Carter v. Pickwick Greyhound Lines, Inc.

Decision Date20 May 1933
Citation60 S.W.2d 421,166 Tenn. 200
PartiesCARTER v. PICKWICK GREYHOUND LINES, Inc.
CourtTennessee Supreme Court

Certiorari to Court of Appeals, on Appeal from Circuit Court, Shelby County; A. B. Pittman, Judge.

Suit by R. Y. Carter against the Pickwick Greyhound Lines, Inc. Plaintiff died pending the litigation, and the case was revived in name of M. O. Carter, executor. Judgment for plaintiff was reversed, and the suit was dismissed by the Court of Appeals, and plaintiff brings certiorari.

Judgment of Court of Appeals modified, and case remanded.

Chandler Shepherd, Owen & Heiskell, of Memphis, for plaintiff in error.

Emmett W. Braden and Wilson, Kyser, Armstrong & Allen, all of Memphis, for defendant in error.

MCKINNEY Justice.

This is a personal injury suit, in which plaintiff was given a verdict for $1,000.

The Court of Appeals reversed the judgment of the trial court and dismissed the suit because the plaintiff had assumed inconsistent positions in the case.

We have heretofore granted the writ of certiorari, and the case has been argued at the bar by counsel.

On April 17, 1930, R. Y. Carter, aged seventy, a resident of Nashville, Tenn., while driving in a buggy on highway No. 61 in the state of Missouri, was struck by a bus operated by defendant and injured. R. Y. Carter instituted this suit on September 23, 1930, to recover damages for the injuries so received. On November 1, 1930, R. Y. Carter was found dead in his bed at a boarding house in New Madrid, Mo.

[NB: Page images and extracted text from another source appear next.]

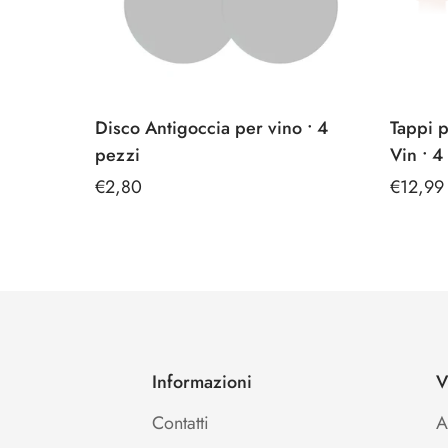
Disco Antigoccia per vino • 4
Tappi 
pezzi
Vin • 4
Prezzo
€2,80
Prezzo
€12,99
regolare
regolar
Informazioni
V
Contatti
A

On December 15, 1930, M. O. Carter qualified as executor of his father R. Y. Carter.

When R Y. Carter was injured in April, 1930, he was brought to Memphis and treated by Dr. Pistole, and a few days later returned to his home in Nashville. On April 29, 1930, R. Y Carter was again in Missouri and was examined by Dr. Mayfield, and on May 23, 1930, he was examined in Missouri by Dr. Marshall.

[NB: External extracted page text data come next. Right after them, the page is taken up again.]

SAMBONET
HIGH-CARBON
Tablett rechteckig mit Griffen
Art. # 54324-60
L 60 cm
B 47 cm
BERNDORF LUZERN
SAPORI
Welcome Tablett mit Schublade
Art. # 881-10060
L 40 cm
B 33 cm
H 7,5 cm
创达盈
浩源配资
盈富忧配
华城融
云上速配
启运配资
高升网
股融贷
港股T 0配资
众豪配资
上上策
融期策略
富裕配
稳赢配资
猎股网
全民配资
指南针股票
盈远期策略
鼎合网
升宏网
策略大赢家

Plaintiff testified that, after the death of his father, he talked to Dr. Pistole, and was led to believe that his father died from coronary thrombosis resulting from the injury received in April. Thereupon, on March 14, 1931, plaintiff suggested the death of his father, and had the case revived in his name as executor. At the same time he had the declaration amended so as to allege that R. Y. Carter died as a result of the injuries referred to above, and so as to sue for $25,000 instead of $10,000. The case was set for trial on May 27, 1931.

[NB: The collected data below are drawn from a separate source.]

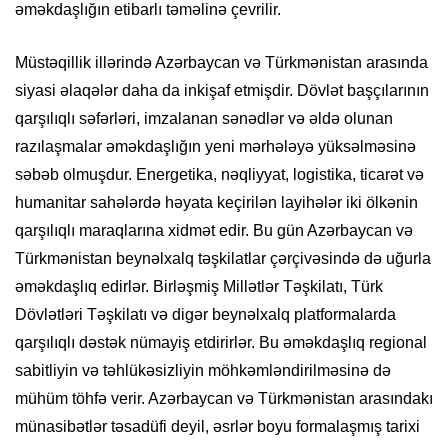
əməkdaşlığın etibarlı təməlinə çevrilir.
Müstəqillik illərində Azərbaycan və Türkmənistan arasında
siyasi əlaqələr daha da inkişaf etmişdir. Dövlət başçılarının
qarşılıqlı səfərləri, imzalanan sənədlər və əldə olunan
razılaşmalar əməkdaşlığın yeni mərhələyə yüksəlməsinə
səbəb olmuşdur. Energetika, nəqliyyat, logistika, ticarət və
humanitar sahələrdə həyata keçirilən layihələr iki ölkənin
qarşılıqlı maraqlarına xidmət edir. Bu gün Azərbaycan və
Türkmənistan beynəlxalq təşkilatlar çərçivəsində də uğurla
əməkdaşlıq edirlər. Birləşmiş Millətlər Təşkilatı, Türk
Dövlətləri Təşkilatı və digər beynəlxalq platformalarda
qarşılıqlı dəstək nümayiş etdirirlər. Bu əməkdaşlıq regional
sabitliyin və təhlükəsizliyin möhkəmləndirilməsinə də
mühüm töhfə verir. Azərbaycan və Türkmənistan arasındakı
münasibətlər təsadüfi deyil, əsrlər boyu formalaşmış tarixi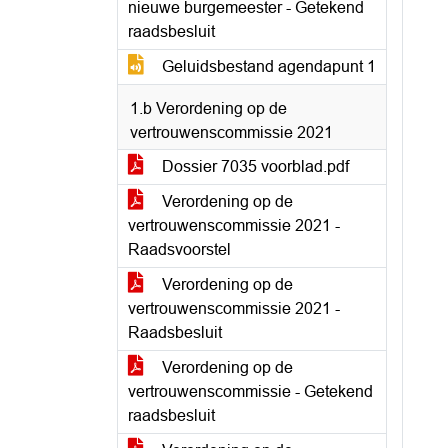
nieuwe burgemeester - Getekend
raadsbesluit
Geluidsbestand agendapunt 1
1.b Verordening op de
vertrouwenscommissie 2021
Dossier 7035 voorblad.pdf
Verordening op de
vertrouwenscommissie 2021 -
Raadsvoorstel
Verordening op de
vertrouwenscommissie 2021 -
Raadsbesluit
Verordening op de
vertrouwenscommissie - Getekend
raadsbesluit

On May 25, 1931, plaintiff took several depositions in Missouri, including those of Drs. Mayfield and Marshall. Both of these physicians testified that the injuries which R. Y. Carter received in the collision in April were not of such a character as would have caused his death in November. The evidence further shows that R. Y. Carter resumed his regular work about two weeks after the accident, and was regularly employed until his death.

Plaintiff testified that after these depositions were taken he again talked to Dr. Pistole, and he was uncertain as to the cause of his father's death. He further testified that he investigated the family history, and learned that his father's family were disposed to heart affections, and reached the conclusion that his father's death did not result from the injury received in April, 1930.

Dr. Pistole testified that plaintiff probably misunderstood him; that he stated that it could not be determined definitely what caused the death of R. Y. Carter without a post mortem examination.

It should have been stated that on May 27, 1931, the trial of the cause was continued until October 14, 1931. When the case was called on the latter date, defendant was permitted to amend its plea so as to rely upon a Missouri statute, which provides that only the surviving wife can maintain a suit for the wrongful death of her husband, and it was averred in the plea that R. Y. Carter was survived by his wife. Thereupon plaintiff was permitted to amend his declaration by striking out that part which averred that his testator died as a result of the injuries received on April 17, 1930, and by charging that R. Y. Carter did not die as the result of said injuries, and to limit the recovery to the damages sustained prior to his death. Under the Missouri statute, such an action can be prosecuted by the executor, but it is otherwise if testator died from such injuries. In the amendment, which was supported by the testimony of plaintiff on the trial, the matter of a change in position was fully explained.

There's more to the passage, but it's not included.